The PhraseMatcher lets you efficiently match large terminology lists. While the Matcher lets you match sequences based on lists of token descriptions, the PhraseMatcher accepts match patterns in the form of Doc objects. See the usage guide for examples.

PhraseMatcher.__init__

Create the rule-based PhraseMatcher. Setting a different attr to match on will change the token attributes that will be compared to determine a match. By default, the incoming Doc is checked for sequences of tokens with the same ORTH value, i.e. the verbatim token text. Matching on the attribute LOWER will result in case-insensitive matching, since only the lowercase token texts are compared. In theory, it's also possible to match on sequences of the same part-of-speech tags or dependency labels.

If validate=True is set, additional validation is performed when pattern are added.
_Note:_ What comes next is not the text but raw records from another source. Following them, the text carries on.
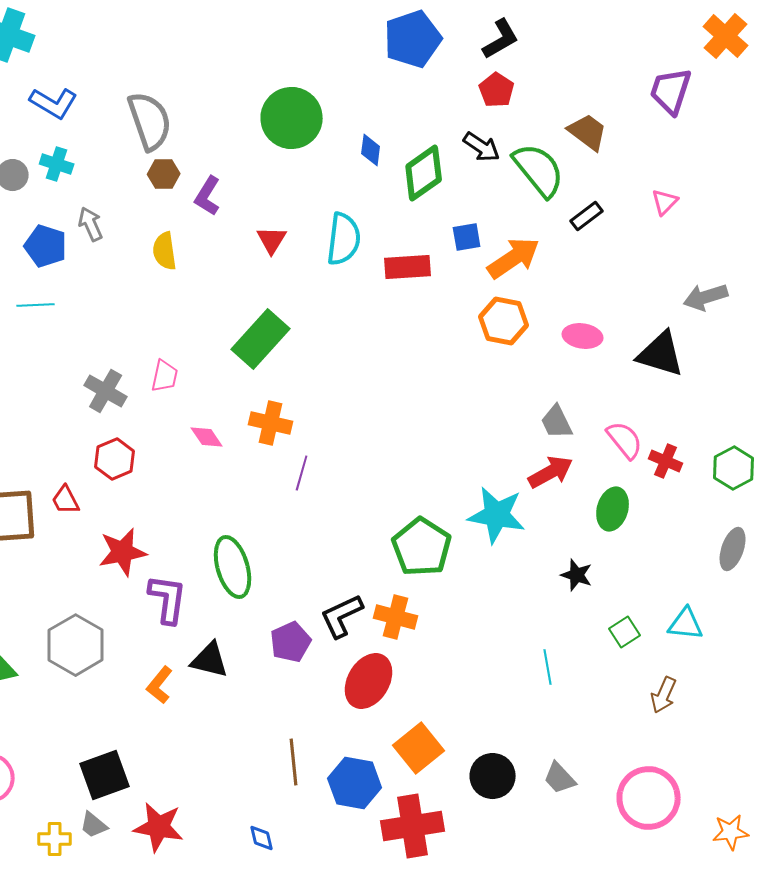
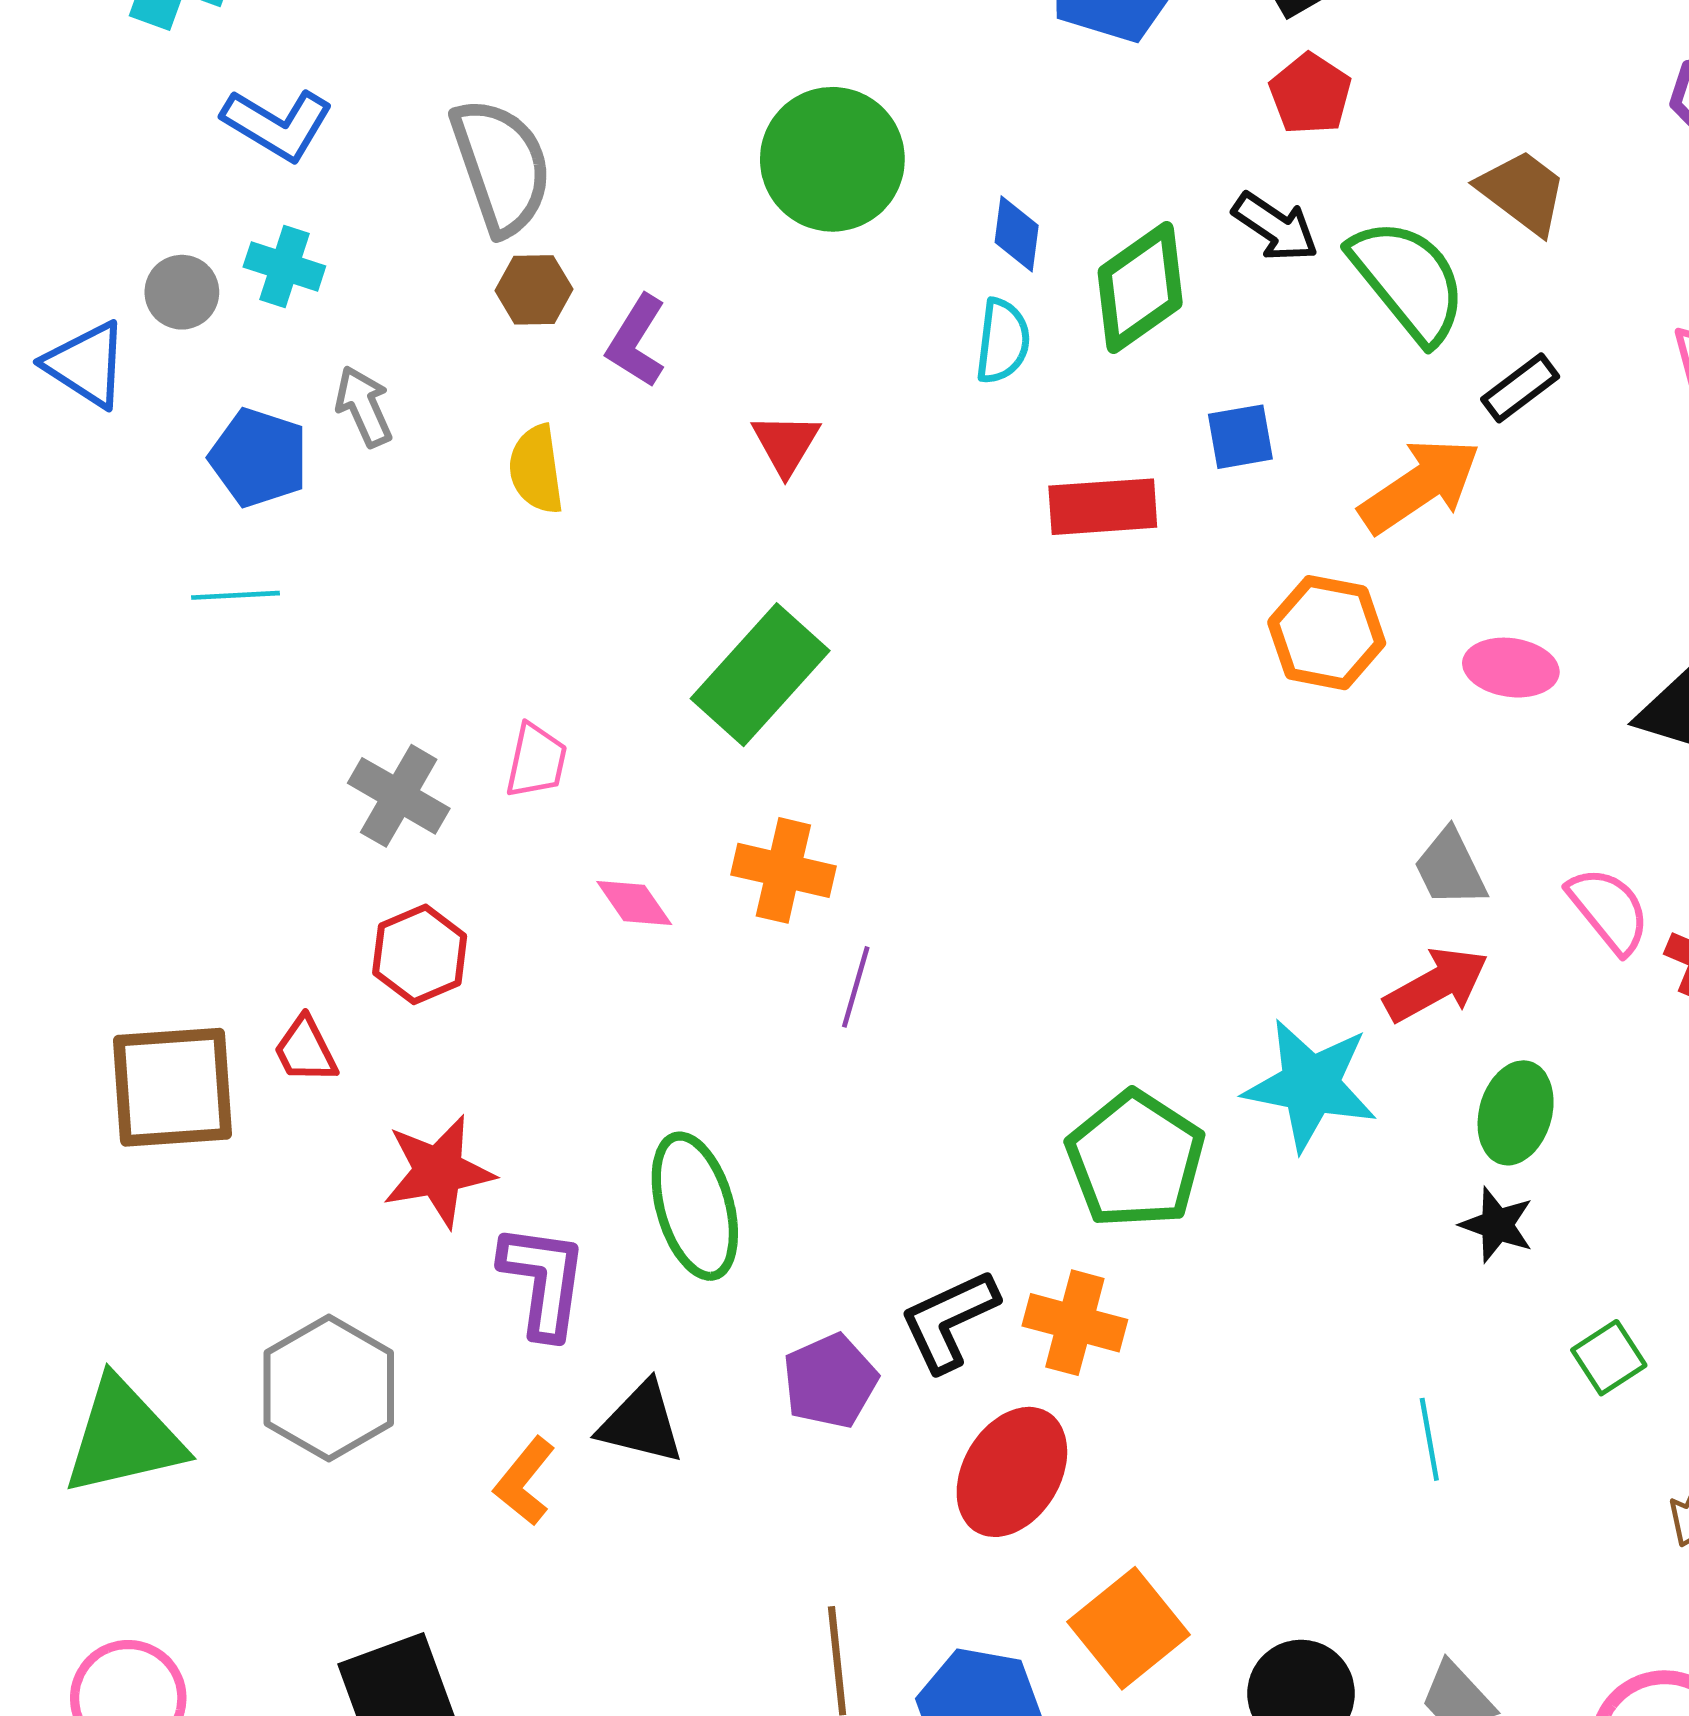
cyan semicircle: (344, 239) -> (1003, 341), moved, size x0.7
orange arrow: (514, 258) -> (1420, 486), moved
green ellipse: (613, 509) -> (1516, 1113), moved

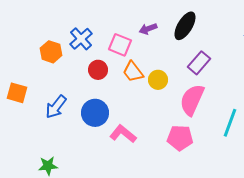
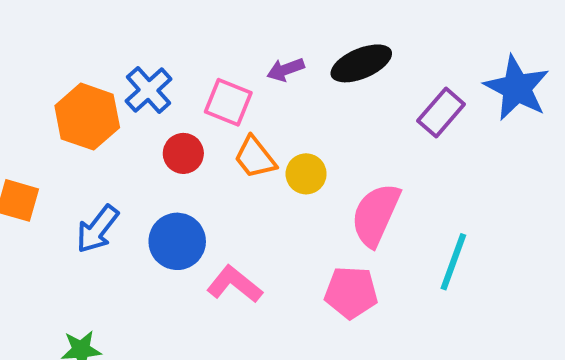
black ellipse: (185, 26) -> (361, 63), turned 36
orange hexagon: (51, 52) -> (87, 117), size x1.4
purple rectangle: (199, 63) -> (441, 113), moved

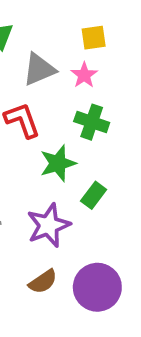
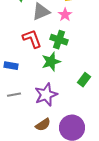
green cross: (92, 122) -> (59, 40), moved
green rectangle: (94, 195) -> (84, 80), moved

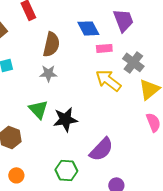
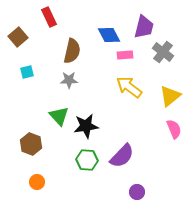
purple trapezoid: (123, 20) -> (144, 27), turned 35
gray cross: (133, 62) -> (163, 52), moved
green hexagon: (66, 170) -> (87, 160), moved

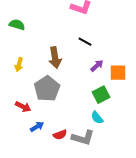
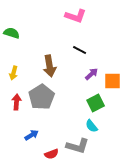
red arrow: (23, 107) -> (17, 102), moved, turned -112
red semicircle: (60, 135) -> (52, 154), moved

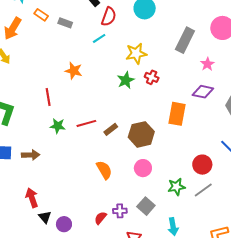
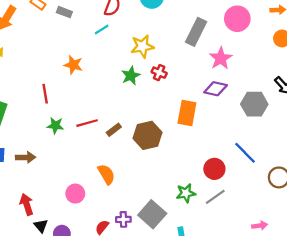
pink star: (207, 64) -> (221, 58), size x1.5
pink circle: (143, 168) -> (75, 194), moved
gray square: (146, 206) -> (152, 214), size x1.4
At the moment, it will check whether a Doc has attributes assigned that aren't necessary to produce the matches (for example, part-of-speech tags if the PhraseMatcher matches on the token text). Since this can often lead to significantly worse performance when creating the pattern, a UserWarning will be shown.

Example

from spacy.matcher import PhraseMatcher
matcher = PhraseMatcher(nlp.vocab)
Name Description
vocab The vocabulary object, which must be shared with the documents the matcher will operate on. Vocab
attr 2.1 The token attribute to match on. Defaults to ORTH, i.e. the verbatim token text. Union[int, str]
validate 2.1 Validate patterns added to the matcher. bool

PhraseMatcher.__call__

Find all token sequences matching the supplied patterns on the Doc.

Example

from spacy.matcher import PhraseMatcher

matcher = PhraseMatcher(nlp.vocab)
matcher.add("OBAMA", [nlp("Barack Obama")])
doc = nlp("Barack Obama lifts America one last time in emotional farewell")
matches = matcher(doc)
Name Description
doc The document to match over. Doc
RETURNS list

Because spaCy stores all strings as integers, the match_id you get back will be an integer, too but you can always get the string representation by looking it up in the vocabulary's StringStore, i.e. nlp.vocab.strings:

match_id_string = nlp.vocab.strings[match_id]

PhraseMatcher.pipe

Match a stream of documents, yielding them in turn.

Example

  from spacy.matcher import PhraseMatcher
  matcher = PhraseMatcher(nlp.vocab)
  for doc in matcher.pipe(docs, batch_size=50):
      pass
Name Description
docs A stream of documents. Iterable[Doc]
batch_size The number of documents to accumulate into a working set. int
return_matches 2.1 Yield the match lists along with the docs, making results (doc, matches) tuples. bool
as_tuples Interpret the input stream as (doc, context) tuples, and yield (result, context) tuples out. If both return_matches and as_tuples are True, the output will be a sequence of ((doc, matches), context) tuples. bool
YIELDS Documents and optional matches or context in order. Union[Doc, Tuple[Doc, Any], Tuple[Tuple[Doc, Any], Any]]

PhraseMatcher.__len__

Get the number of rules added to the matcher. Note that this only returns the number of rules (identical with the number of IDs), not the number of individual patterns.

Example

  matcher = PhraseMatcher(nlp.vocab)
  assert len(matcher) == 0
  matcher.add("OBAMA", [nlp("Barack Obama")])
  assert len(matcher) == 1
Name Description
RETURNS The number of rules. int

PhraseMatcher.__contains__

Check whether the matcher contains rules for a match ID.

Example

  matcher = PhraseMatcher(nlp.vocab)
  assert "OBAMA" not in matcher
  matcher.add("OBAMA", [nlp("Barack Obama")])
  assert "OBAMA" in matcher
Name Description
key The match ID. str
RETURNS Whether the matcher contains rules for this match ID. bool

PhraseMatcher.add

Add a rule to the matcher, consisting of an ID key, one or more patterns, and a callback function to act on the matches. The callback function will receive the arguments matcher, doc, i and matches. If a pattern already exists for the given ID, the patterns will be extended. An on_match callback will be overwritten.

Example

  def on_match(matcher, doc, id, matches):
      print('Matched!', matches)

  matcher = PhraseMatcher(nlp.vocab)
  matcher.add("OBAMA", [nlp("Barack Obama")], on_match=on_match)
  matcher.add("HEALTH", [nlp("health care reform"), nlp("healthcare reform")], on_match=on_match)
  doc = nlp("Barack Obama urges Congress to find courage to defend his healthcare reforms")
  matches = matcher(doc)

As of spaCy v3.0, PhraseMatcher.add takes a list of patterns as the second argument (instead of a variable number of arguments). The on_match callback becomes an optional keyword argument.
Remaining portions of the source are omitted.